My Kind of Country

Country music from a fan's point of view since 2008

Tag Archives: Fleecie Moore

Fellow Travelers: Louis Jordan

Louis JordanThis is the seventh in a series of short articles about artists who, although not country artists, were of some importance to country music.

Louis Jordan was the very successful purveyor of the variety of rhythm and blues usually referred to as “jump blues”, the essential link between big band swing and rock and roll. Jordan was enormously successful during the 1930s and 1940s with several singles that were million sellers. He had eighteen #1 records on Billboard’s R&B/Race charts with another fifteen that reached the top three and several more that stalled out at number four or five. Billboard has Jordan as the fifth most successful R&B chart artist of the twentieth century. Billboard didn’t start its R&B charts until October 1942 and Louis had several big records before that date. His records spent a total of 113 weeks at #1 on Billboard’s R&B charts – Stevie Wonder is second with 70 weeks at #1. From July 1946 – May 1947, Jordan scored five consecutive #1 songs, monopolizing the top slot for 44 consecutive weeks (“Choo Choo Ch’Boogie” held the top slot for eighteen weeks).

On the pop charts Louis Jordan reached the top ten on nine occasions with “G.I. Jive” reaching #1 and “Is You Is or Is You Ain’t My Baby” reaching #2. Many of his songs were used in movies and Jordan made numerous “soundies”, the precursor to modern-day music videos.
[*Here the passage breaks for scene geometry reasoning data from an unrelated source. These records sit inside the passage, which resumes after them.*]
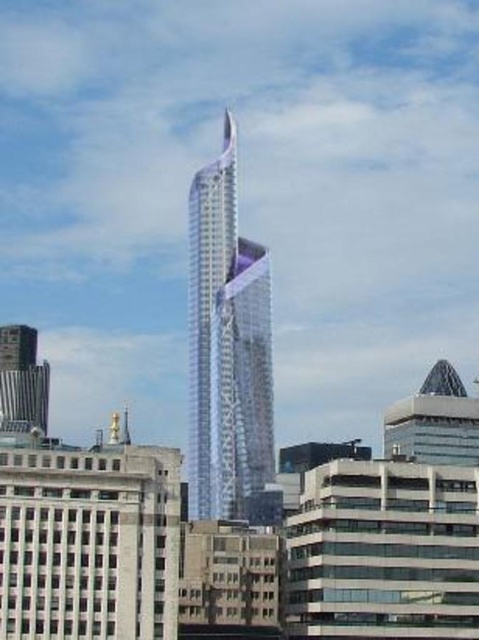 Which is in front, point (208, 323) or point (44, 384)?

Point (44, 384)

Who is lower down, sleek glass tower at center or metallic silver tower at lower left?

metallic silver tower at lower left is below.

You are a GUI agent. You are given a task and a screenshot of the screen. Output one action in this format:
    pyautogui.click(x=<x>, y=<y>)
    Task: Click on the sleek glass tower at center
    The height and width of the screenshot is (640, 479).
    Given the screenshot: What is the action you would take?
    pyautogui.click(x=227, y=348)

Identify the location of sleek glass tower at center. (227, 348).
Chuck Berry regarded Louis Jordan as one of his primary influences, and if you were to change the instrumentation on many of his records replacing Jordan’s alto sax with an electric guitar, you would have rock and roll music. B.B King recorded a tribute album to Louis Jordan. English “New Wave” artist Joe Jackson’s 1981 album Jumpin’ Jive was dedicated to Louis Jordan and was an early harbinger of the ‘Swing Revival’ that occurred about fifteen years later. It also revived interest in Jordan leading to the successful Broadway (US) / West End (UK) musical Five Guys Named Moe that ran during the early 1990s and was based entirely on the music of Louis Jordan.

Louis Jordan only charted three times on the country charts with “Ration Blues” and “Is You Is or Is You Ain’t My Baby” both reaching #1.

Louis Jordan had considerable influence on latter day western swing bands, although even pioneering western swing artists such as Bob Wills borrowed some of his material. You can clearly hear the influence of Louis Jordan in the recordings of Asleep At The Wheel, whose debut single “Choo Choo Ch’Boogie” was a cover of Jordan’s biggest R&B hit. They’ve recorded other Jordan songs such as “Ain’t Nobody Here But Us Chickens” in their albums and continue to perform them in their live shows. Other more jazz-oriented country bands also carry his songs in their repertoire. Jordan wrote much of his own material, but songs credited to Fleecie Moore (one of his wives) are also Louis Jordan compositions.

Louis Jordan died long before the digital age, but much of his recorded output is available. There is a fansite dedicated to keeping his memory alive.